** Exercise goal **
Each entry below should be output exactly, apart from its images.

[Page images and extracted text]
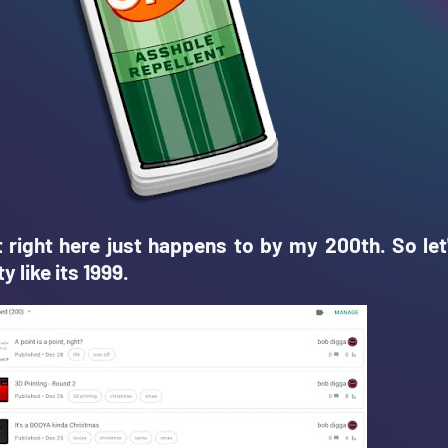
t right here just happens to by my 200th. So let
y like its 1999.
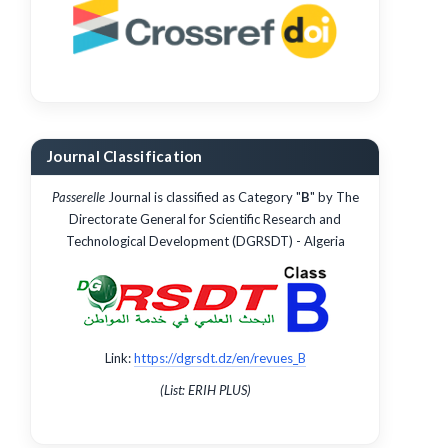
Journal Classification
Passerelle
Journal is classified as Category "
B
" by The
Directorate General for Scientific Research and
Technological Development (DGRSDT) - Algeria
Link:
https://dgrsdt.dz/en/revues_B
(List: ERIH PLUS)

** Written solution **
t right here just happens to by my 200th. So let
y like its 1999.
Journal Classification
Passerelle
Journal is classified as Category "
B
" by The
Directorate General for Scientific Research and
Technological Development (DGRSDT) - Algeria
Link:
https://dgrsdt.dz/en/revues_B
(List: ERIH PLUS)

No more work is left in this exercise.